Old God Vol.2 Hosted By Alec Trujillo
$12.00 – $15.00
ALEC TRUJILLO’S BIO:
Old God is Alec Jones-Trujillo. Born and raised in Weaverville, California, he has been performing in the Las Vegas hit show “Absinthe” as the foul-mouthed host The Gazillionaire since 2018. He graduated from the Clown Conservatory at San Francisco Circus Center and later studied mime with Leonard Pitt and James Donlon five days a week at the Flying Actor Studio. In 2009 he began working with John Gilkey on the absurdist comedy show We Are Nudes. Old God Vol 2 was directed by Gabe McKinney–a graduate of Dell Arte’s MFA program–who played The Gazillionaire in Las Vegas for five years.
Old God is a foppish, irreverent oracle; a singer of doom and weaver of myth–a being so old, it has forgotten its own name. This dormant comedic relic comes to Dell Arte’s Carlo Mazzone-Clementi Theater on October 27th at 8pm LIVE and IN-MORTAL FLESH to revel in its Final Moments of Entertainment.
Audiences arrive enfeebled by the weight of a million unread emails and unanswered texts, their egos inflamed via the algorithmic gods of social media and a never-ending sea of main-lined amusements. Old God meets them where they are and fights fire with fire demanding attention as the biggest form of distraction in any room. A pied piper of princely pettiness, Old God gleefully leads the audience on an unruly ride through a heap of broken images.
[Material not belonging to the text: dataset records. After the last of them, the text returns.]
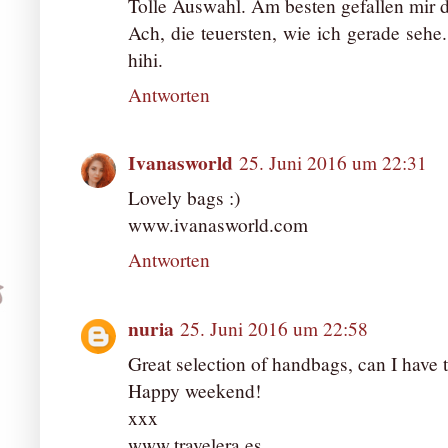
Tolle Auswahl. Am besten gefallen mir d
Ach, die teuersten, wie ich gerade sehe.
hihi.
Antworten
Ivanasworld
25. Juni 2016 um 22:31
Lovely bags :)
www.ivanasworld.com
Antworten
nuria
25. Juni 2016 um 22:58
Great selection of handbags, can I have t
Happy weekend!
xxx
www.travelera.es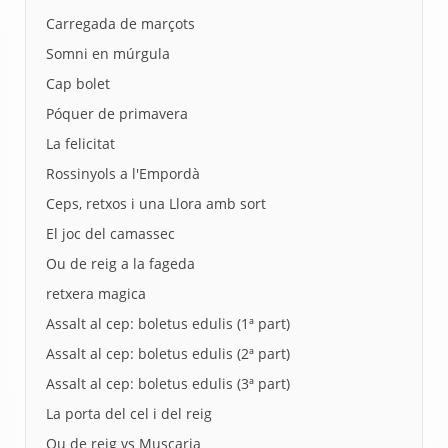
Carregada de marçots
Somni en múrgula
Cap bolet
Póquer de primavera
La felicitat
Rossinyols a l'Empordà
Ceps, retxos i una Llora amb sort
El joc del camassec
Ou de reig a la fageda
retxera magica
Assalt al cep: boletus edulis (1ª part)
Assalt al cep: boletus edulis (2ª part)
Assalt al cep: boletus edulis (3ª part)
La porta del cel i del reig
Ou de reig vs Muscaria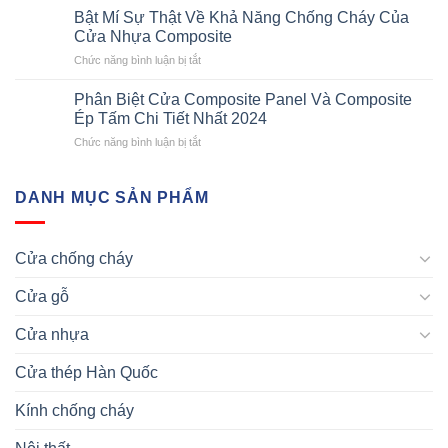
Nhựa
Yêu
Bật Mí Sự Thật Về Khả Năng Chống Cháy Của
nhất
Composite
Cầu
Cửa Nhựa Composite
Thế
Về
ở
Chức năng bình luận bị tắt
Hệ
Kích
Bật
2
Thước
Mí
Là
Phân Biệt Cửa Composite Panel Và Composite
Cửa
Sự
Gì?
Ép Tấm Chi Tiết Nhất 2024
Nhựa
Thật
Những
Composite
ở
Chức năng bình luận bị tắt
Về
Điều
Phân
Khả
Cần
Biệt
Năng
Nắm
Cửa
DANH MỤC SẢN PHẨM
Chống
Rõ
Composite
Cháy
Panel
Của
Và
Cửa
Cửa chống cháy
Composite
Nhựa
Ép
Composite
Cửa gỗ
Tấm
Chi
Tiết
Cửa nhựa
Nhất
2024
Cửa thép Hàn Quốc
Kính chống cháy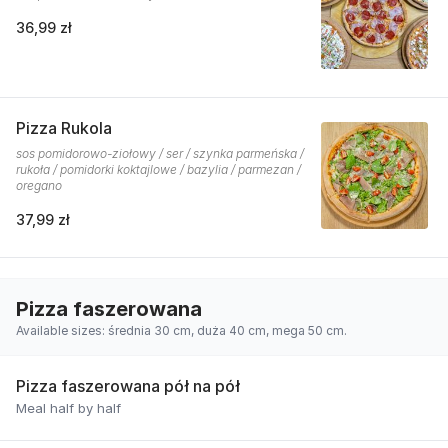
36,99 zł
Pizza Rukola
sos pomidorowo-ziołowy / ser / szynka parmeńska /
rukoła / pomidorki koktajlowe / bazylia / parmezan /
oregano
37,99 zł
Pizza faszerowana
Available sizes: średnia 30 cm, duża 40 cm, mega 50 cm.
Pizza faszerowana pół na pół
Meal half by half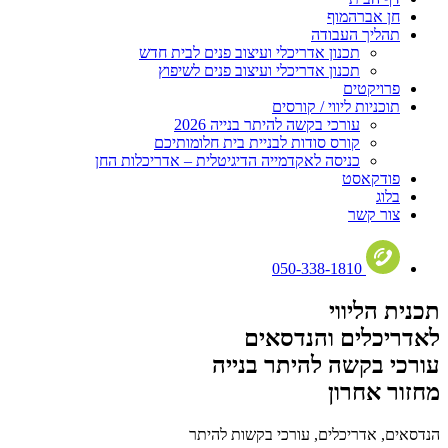
חן אברהמוף
תהליך העבודה
תכנון אדריכלי ועיצוב פנים לבית חדש
תכנון אדריכלי ועיצוב פנים לשיפוץ
פרויקטים
תוכניות ליווי / קורסים
עורכי בקשה להיתר בנייה 2026
קורס סודות לבניית בית חלומותיכם
כניסה לאקדמייה הדיגיטלית – אדריכלות החן
פודקאסט
בלוג
צור קשר
050-338-1810
תכנית הליווי
לאדריכלים והנדסאים
עורכי בקשה להיתר בנייה
מחזור אחרון
הנדסאים, אדריכלים, עורכי בקשות להיתר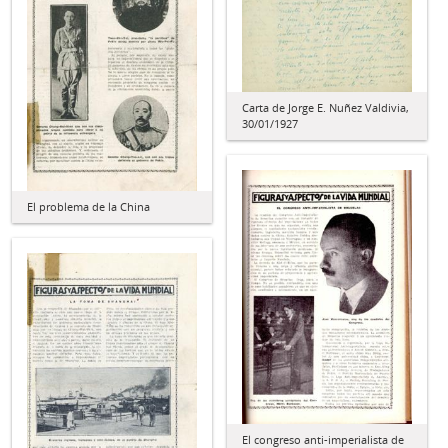
Carta de Jorge E. Nuñez Valdivia,
30/01/1927
El problema de la China
El congreso anti-imperialista de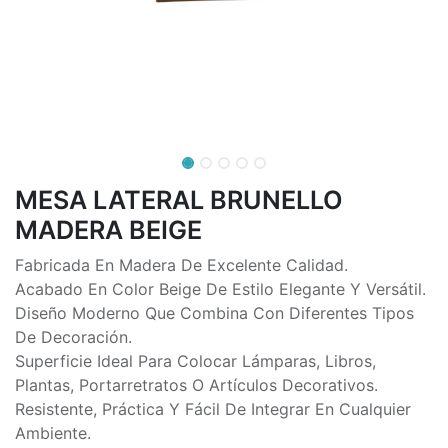
MESA LATERAL BRUNELLO
MADERA BEIGE
Fabricada En Madera De Excelente Calidad.
Acabado En Color Beige De Estilo Elegante Y Versátil.
Diseño Moderno Que Combina Con Diferentes Tipos
De Decoración.
Superficie Ideal Para Colocar Lámparas, Libros,
Plantas, Portarretratos O Artículos Decorativos.
Resistente, Práctica Y Fácil De Integrar En Cualquier
Ambiente.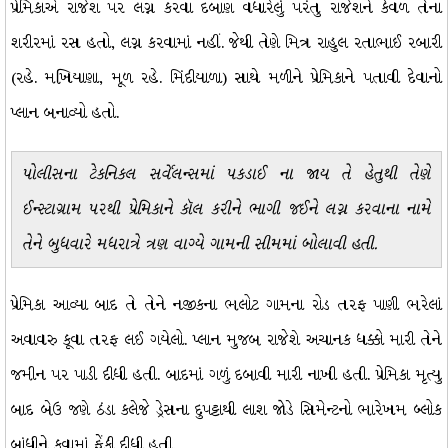
પ્રેમિકાએ રાજેશ પર લગ્ન કરવા દબાણ વધારેલું પરંતુ રાજેશને કેવળ તેના
શરીરમાં રસ હતો, લગ્ન કરવામાં નહીં. જેથી તેણે મિત્ર રાહુલ રતાભાઈ રબારી
(રહે. મખિયાણા, મૂળ રહે. મિંદીયાળા) સાથે મળીને પ્રેમિકાને પતાવી દેવાનો
પ્લાન બનાવ્યો હતો.
પોલીસના ટેકનિકલ સર્વેલન્સમાં પકડાઈ ના જાય તે હેતુથી તેણે
ઈન્સ્ટાગ્રામ પરથી પ્રેમિકાને કૉલ કરીને ભાગી જઈને લગ્ન કરવાના નામે
તેને બુધવારે મધરાત્રે ત્રણ વાગ્યે ગામની સીમમાં બોલાવી હતી.
પ્રેમિકા આવ્યા બાદ તે તેને નજીકના ભલોટ ગામના રોડ તરફ પાણી ભરેલાં
અવાવરુ કૂવા તરફ લઈ ગયેલો. પ્લાન મુજબ રાજેશે અચાનક ધક્કો મારી તેને
જમીન પર પાડી દીધી હતી. બાદમાં ગળું દબાવી મારી નાખી હતી. પ્રેમિકા મૃત્યુ
બાદ બેઉ જણે ઠંડા કલેજે ડ્રેસના દુપટ્ટાથી લાશ જોડે સિમેન્ટનો ભારેખમ બ્લોક
બાંધીને કૂવામાં ફેંકી દીધી હતી.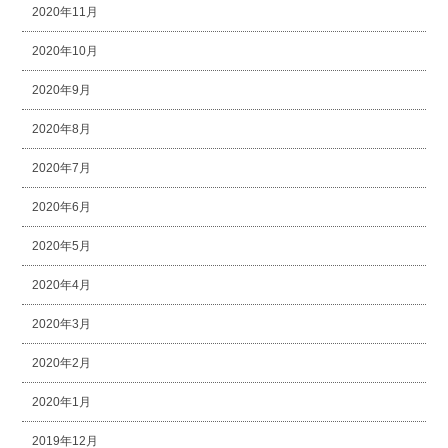
2020年11月
2020年10月
2020年9月
2020年8月
2020年7月
2020年6月
2020年5月
2020年4月
2020年3月
2020年2月
2020年1月
2019年12月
Exquisitely costumed and poised before a hand-painted canvas backdrop encircled by fancy golden foot lights, this white-faced clown seems to have pranced out of the theater houses of the 1800’s. Through virtuosic pantomime and improvisational feats of language, he rains down a frenetic hail of words and ideas that veer wildly from the absurd and scatological, to the poignant and the profound. No one can keep up as Old God buries the audience beneath a barrage of rapid-fire delivery, full-throttled improvised play, and crashing waves of imagery that spin wildly in topic but elegantly in body. Old God delights in hypocrisy, shoves a thumb in the eye of progress and drives a tour bus into the soft underbelly of our collective malaise. No one is safe—not the audience, not the richest man in the world, not even the actor’s own precious little ego.